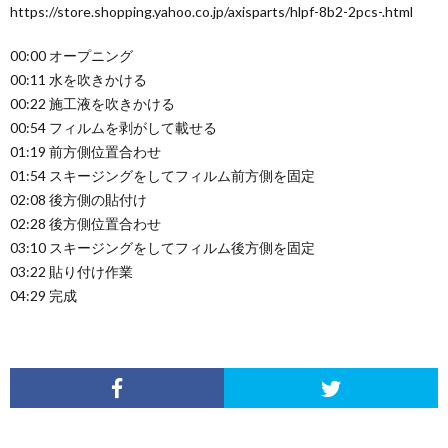
https://store.shopping.yahoo.co.jp/axisparts/hlpf-8b2-2pcs-.html
00:00 オープニング
00:11 水を吹きかける
00:22 施工液を吹きかける
00:54 フィルムを剥がして載せる
01:19 前方側位置合わせ
01:54 スキージングをしてフィルム前方側を固定
02:08 後方側の貼付け
02:28 後方側位置合わせ
03:10 スキージングをしてフィルム後方側を固定
03:22 貼り付け作業
04:29 完成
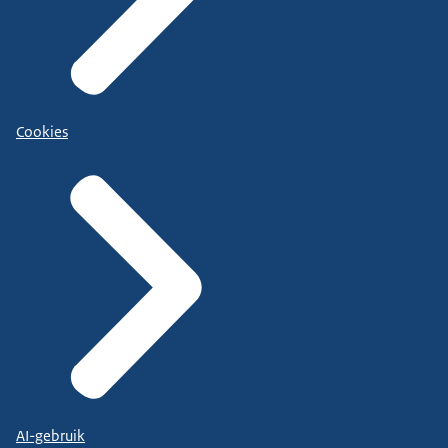
Cookies
AI-gebruik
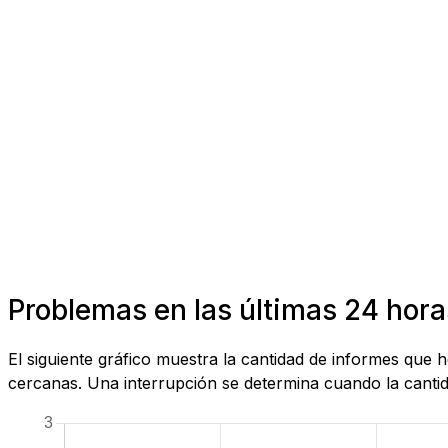
Problemas en las últimas 24 hora
El siguiente gráfico muestra la cantidad de informes que 
cercanas. Una interrupción se determina cuando la cantida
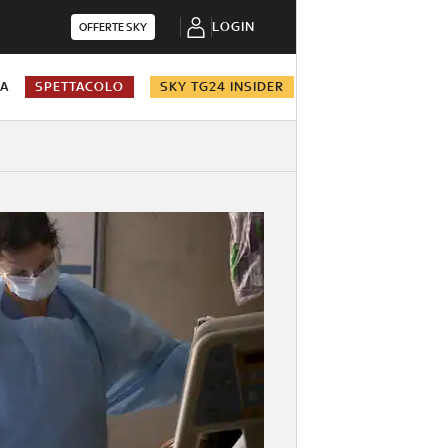
LOGIN
OFFERTE SKY
NA
SPETTACOLO
SKY TG24 INSIDER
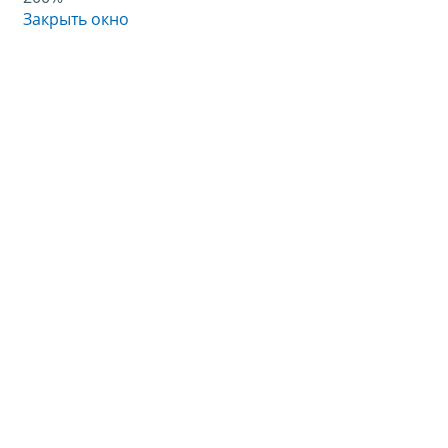
Закрыть окно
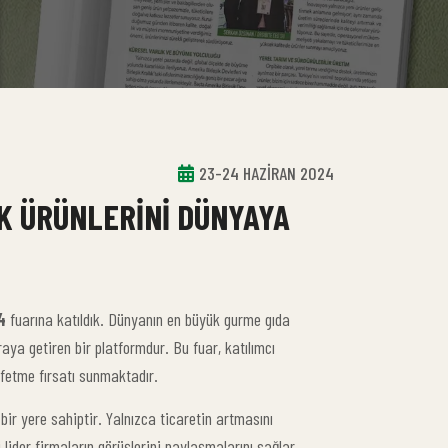
23-24 HAZİRAN 2024
K ÜRÜNLERINI DÜNYAYA
4
fuarına katıldık. Dünyanın en büyük gurme gıda
araya getiren bir platformdur. Bu fuar, katılımcı
şfetme fırsatı sunmaktadır.
bir yere sahiptir. Yalnızca ticaretin artmasını
lider firmaların görüşlerini paylaşmalarını sağlar.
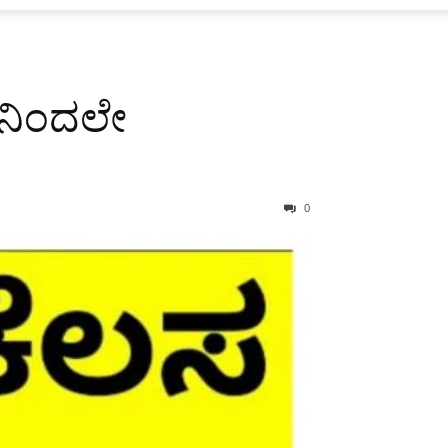
ರಿನಿಂದಲೇ
0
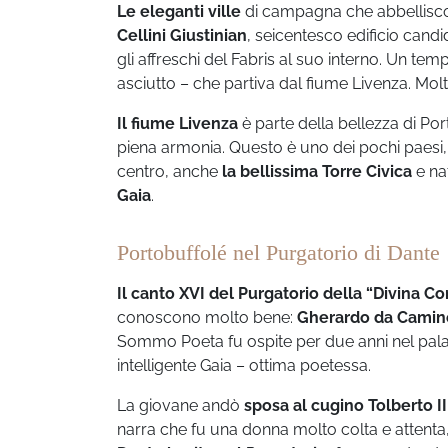
Le eleganti ville
di campagna che abbelliscon
Cellini Giustinian
, seicentesco edificio cand
gli affreschi del Fabris al suo interno. Un t
asciutto – che partiva dal fiume Livenza. Mol
Il fiume Livenza
è parte della bellezza di Port
piena armonia. Questo è uno dei pochi paesi,
centro, anche
la bellissima Torre Civica
e na
Gaia
.
Portobuffolé nel Purgatorio di Dante
Il canto XVI del Purgatorio della “Divina 
conoscono molto bene:
Gherardo da Camin
Sommo Poeta fu ospite per due anni nel pala
intelligente Gaia – ottima poetessa.
La giovane andò
sposa al cugino Tolberto II
narra che fu una donna molto colta e attenta,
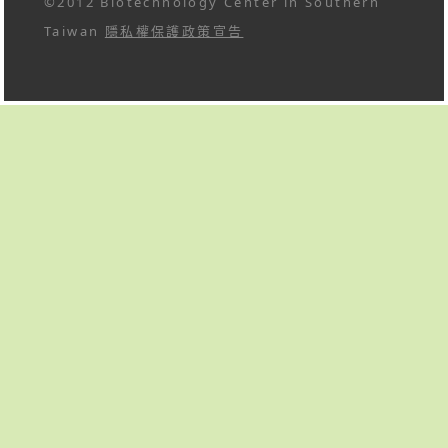
©2012 Biotechnology Center in Southern
Taiwan
隱私權保護政策宣告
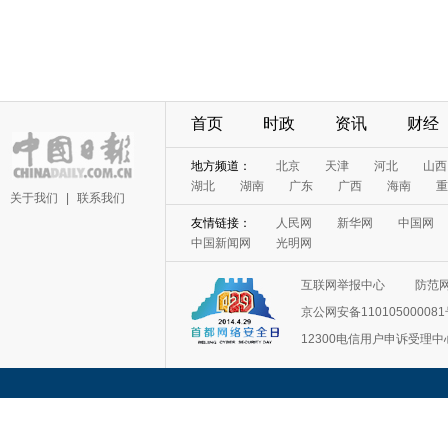
首页
时政
资讯
财经
地方频道：
北京
天津
河北
山西
湖北
湖南
广东
广西
海南
重
关于我们
|
联系我们
友情链接：
人民网
新华网
中国网
中国新闻网
光明网
互联网举报中心
防范
京公网安备11010500008
12300电信用户申诉受理中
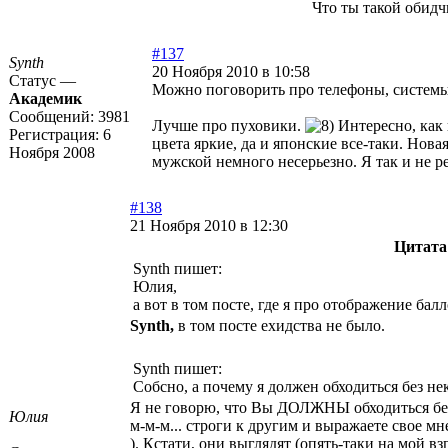
Что ты такой обидч
#137
Synth
20 Ноября 2010 в 10:58
Статус —
Можно поговорить про телефоны, системы г
Академик
Сообщений:
3981
Лучше про пуховики.
Интересно, как 
Регистрация:
6
цвета яркие, да и японские все-таки. Нов
Ноября 2008
мужской немного несерьезно. Я так и не р
#138
21 Ноября 2010 в 12:30
Цитата
Synth пишет:
Юлия,
а вот в том посте, где я про отображение бал
Synth,
в том посте ехидства не было.
Synth пишет:
Собсно, а почему я должен обходиться без н
Я не говорю, что Вы ДОЛЖНЫ обходиться без 
Юлия
м-м-м... строги к другим и выражаете свое 
). Кстати, они выглядят (опять-таки на мой в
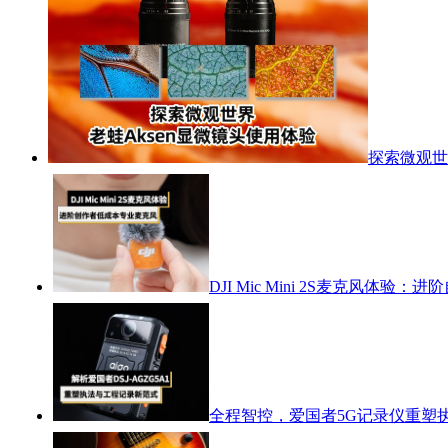
探索微观世
DJI Mic Mini 2S麦克风体
全程智控，爱国者5G记录仪重塑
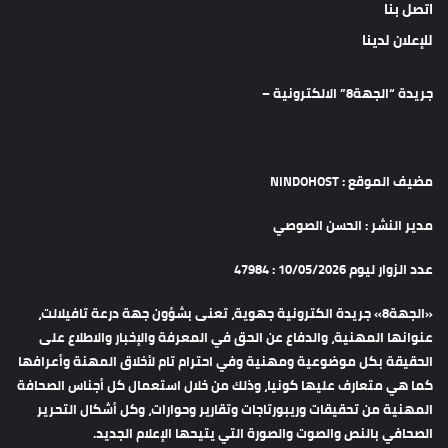
اتصل بنا
للإعلان لدينا
جريدة “الجهة8” الالكترونية –
مضيف الموقع : NINDOHOST
مدير النشر : الحسن الصوصي
عدد الزوار ليوم 10/05/2026 : 47984
«الجهة8» جريدة الكترونية جهوية، تعنى بشؤون جهة درعة تافيلالت،
عنوانها المهنية، والدفاع عن الحق في المعرفة والإخبار والاطلاع على
الحقيقة بكل موضوعية ومهنية وفي احترام تام لأخلاق المهنة وأعرافها
كما هي متعارف عليها كونيا، وذلك من خلال استعمال كل أجناس الصحافة
المهنية من تحقيقات وريبورتاجات وتقارير وحوارات، وكل أشكال التحرير
الصحافي بالنص والصوت والصورة التي يتيحها الإعلام الجديد.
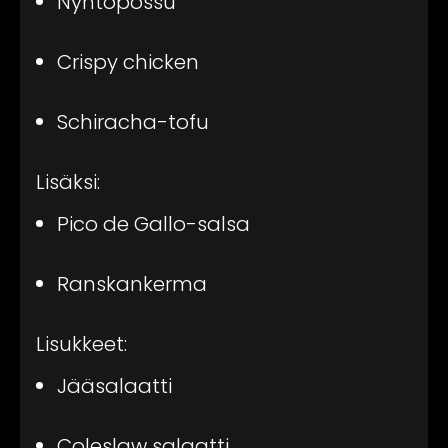
Nyhtöpossu
Crispy chicken
Schiracha-tofu
Lisäksi:
Pico de Gallo-salsa
Ranskankerma
Lisukkeet:
Jääsalaatti
Coleslaw salaatti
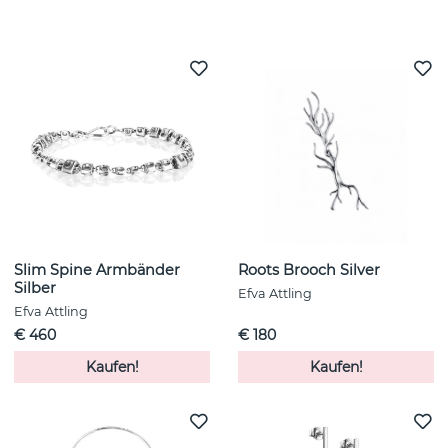
Weitere Artikel ansehen
Slim Spine Armbänder
Roots Brooch Silver
Silber
Efva Attling
Efva Attling
€ 460
€ 180
Kaufen!
Kaufen!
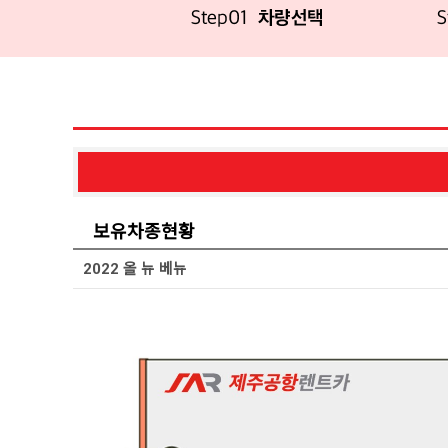
보유차종현황
2022 올 뉴 베뉴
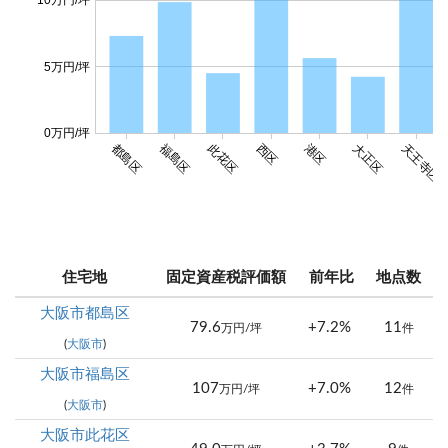
10万円/坪
5万円/坪
0万円/坪
都島区
福島区
此花区
西区
港区
大正区
天王寺区
住宅地
固定資産税評価額
前年比
地点数
大阪市都島区
79.6
+7.2%
11
万円/坪
件
(
大阪市
)
大阪市福島区
107
+7.0%
12
万円/坪
件
(
大阪市
)
大阪市此花区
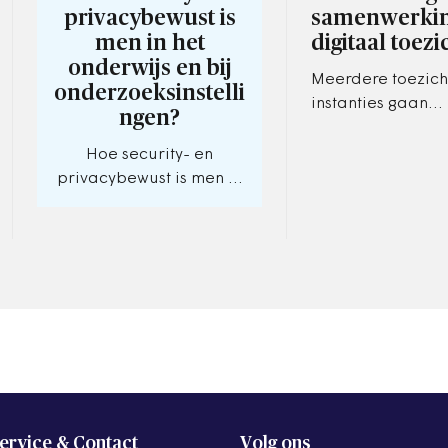
privacybewust is
samenwerkin
men in het
digitaal toezi
onderwijs en bij
Meerdere toezic
onderzoeksinstelli
instanties gaan
ngen?
samenwerken om 
sterk te staan. De 
Hoe security- en
Persoonsgegevens
privacybewust is men in
Autoriteit…
het onderwijs en bij
onderzoeksinstellingen?
Onderwijs- en
onderzoeksinstellingen
scoren gemiddeld…
ervice & Contact
Volg ons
++++++++++
WHAT NEEDS TO BE DONE :: Images in the data above are to be skipped. Retype all other material exactly.

ANSWER FOR THIS EXERCISE ::
https://store.shopping.yahoo.co.jp/axisparts/hlpf-8b2-2pcs-.html
00:00 オープニング
00:11 水を吹きかける
00:22 施工液を吹きかける
00:54 フィルムを剥がして載せる
01:19 前方側位置合わせ
01:54 スキージングをしてフィルム前方側を固定
02:08 後方側の貼付け
02:28 後方側位置合わせ
03:10 スキージングをしてフィルム後方側を固定
03:22 貼り付け作業
04:29 完成
Cookies
AI-gebruik
Problemas en las últimas 24 hora
El siguiente gráfico muestra la cantidad de informes que 
cercanas. Una interrupción se determina cuando la cantida
LOGIN
OFFERTE SKY
NA
SPETTACOLO
SKY TG24 INSIDER
Закрыть окно
23-24 HAZİRAN 2024
K ÜRÜNLERINI DÜNYAYA
4
fuarına katıldık. Dünyanın en büyük gurme gıda
araya getiren bir platformdur. Bu fuar, katılımcı
şfetme fırsatı sunmaktadır.
bir yere sahiptir. Yalnızca ticaretin artmasını
lider firmaların görüşlerini paylaşmalarını sağlar.
ರಿನಿಂದಲೇ
0
Le eleganti ville
di campagna che abbelliscon
Cellini Giustinian
, seicentesco edificio cand
gli affreschi del Fabris al suo interno. Un t
asciutto – che partiva dal fiume Livenza. Mol
Il fiume Livenza
è parte della bellezza di Port
piena armonia. Questo è uno dei pochi paesi,
centro, anche
la bellissima Torre Civica
e na
Gaia
.
Portobuffolé nel Purgatorio di Dante
Il canto XVI del Purgatorio della “Divina 
conoscono molto bene:
Gherardo da Camin
Sommo Poeta fu ospite per due anni nel pala
intelligente Gaia – ottima poetessa.
La giovane andò
sposa al cugino Tolberto II
narra che fu una donna molto colta e attenta,
©2012 Biotechnology Center in Southern
Taiwan
隱私權保護政策宣告
首页
时政
资讯
财经
地方频道：
北京
天津
河北
山西
湖北
湖南
广东
广西
海南
重
关于我们
|
联系我们
友情链接：
人民网
新华网
中国网
中国新闻网
光明网
互联网举报中心
防范
京公网安备11010500008
12300电信用户申诉受理中
Что ты такой обидч
#137
Synth
20 Ноября 2010 в 10:58
Статус —
Можно поговорить про телефоны, системы г
Академик
Сообщений:
3981
Лучше про пуховики.
Интересно, как 
Регистрация:
6
цвета яркие, да и японские все-таки. Нов
Ноября 2008
мужской немного несерьезно. Я так и не р
#138
21 Ноября 2010 в 12:30
Цитата
Synth пишет:
Юлия,
а вот в том посте, где я про отображение бал
Synth,
в том посте ехидства не было.
Synth пишет:
Собсно, а почему я должен обходиться без н
Я не говорю, что Вы ДОЛЖНЫ обходиться без 
Юлия
м-м-м... строги к другим и выражаете свое 
). Кстати, они выглядят (опять-таки на мой в
探索微观世
DJI Mic Mini 2S麦克风体
全程智控，爱国者5G记录仪重塑
اتصل بنا
للإعلان لدينا
جريدة “الجهة8” الالكترونية –
مضيف الموقع : NINDOHOST
مدير النشر : الحسن الصوصي
عدد الزوار ليوم 10/05/2026 : 47984
«الجهة8» جريدة الكترونية جهوية، تعنى بشؤون جهة درعة تافيلالت،
عنوانها المهنية، والدفاع عن الحق في المعرفة والإخبار والاطلاع على
الحقيقة بكل موضوعية ومهنية وفي احترام تام لأخلاق المهنة وأعرافها
كما هي متعارف عليها كونيا، وذلك من خلال استعمال كل أجناس الصحافة
المهنية من تحقيقات وريبورتاجات وتقارير وحوارات، وكل أشكال التحرير
الصحافي بالنص والصوت والصورة التي يتيحها الإعلام الجديد.
Nyhtöpossu
Crispy chicken
Schiracha-tofu
Lisäksi:
Pico de Gallo-salsa
Ranskankerma
Lisukkeet:
Jääsalaatti
Coleslaw salaatti
Weitere Artikel ansehen
Slim Spine Armbänder
Roots Brooch Silver
Silber
Efva Attling
Efva Attling
€ 460
€ 180
Kaufen!
Kaufen!
보유차종현황
2022 올 뉴 베뉴
10万円/坪
5万円/坪
0万円/坪
都島区
福島区
此花区
西区
港区
大正区
天王寺区
住宅地
固定資産税評価額
前年比
地点数
大阪市都島区
79.6
+7.2%
11
万円/坪
件
(
大阪市
)
大阪市福島区
107
+7.0%
12
万円/坪
件
(
大阪市
)
大阪市此花区
privacybewust is
samenwerkin
men in het
digitaal toezi
onderwijs en bij
Meerdere toezic
onderzoeksinstelli
instanties gaan
ngen?
samenwerken om 
sterk te staan. De 
Hoe security- en
Persoonsgegevens
privacybewust is men in
Autoriteit…
het onderwijs en bij
onderzoeksinstellingen?
Onderwijs- en
onderzoeksinstellingen
scoren gemiddeld…
ervice & Contact
Volg ons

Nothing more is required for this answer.